### Data for the task
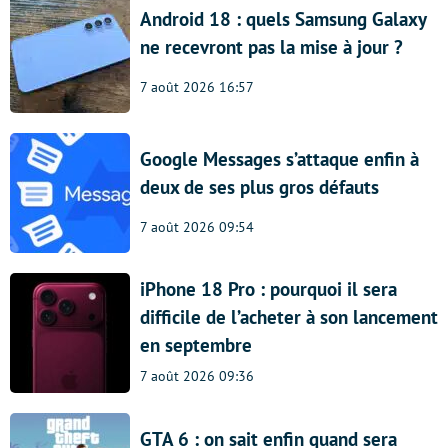
Android 18 : quels Samsung Galaxy
ne recevront pas la mise à jour ?
7 août 2026 16:57
Google Messages s’attaque enfin à
deux de ses plus gros défauts
7 août 2026 09:54
iPhone 18 Pro : pourquoi il sera
difficile de l’acheter à son lancement
en septembre
7 août 2026 09:36
GTA 6 : on sait enfin quand sera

### Work required
When you repeat the data, keep every line exact and drop the images.

### Task response
Android 18 : quels Samsung Galaxy
ne recevront pas la mise à jour ?
7 août 2026 16:57
Google Messages s’attaque enfin à
deux de ses plus gros défauts
7 août 2026 09:54
iPhone 18 Pro : pourquoi il sera
difficile de l’acheter à son lancement
en septembre
7 août 2026 09:36
GTA 6 : on sait enfin quand sera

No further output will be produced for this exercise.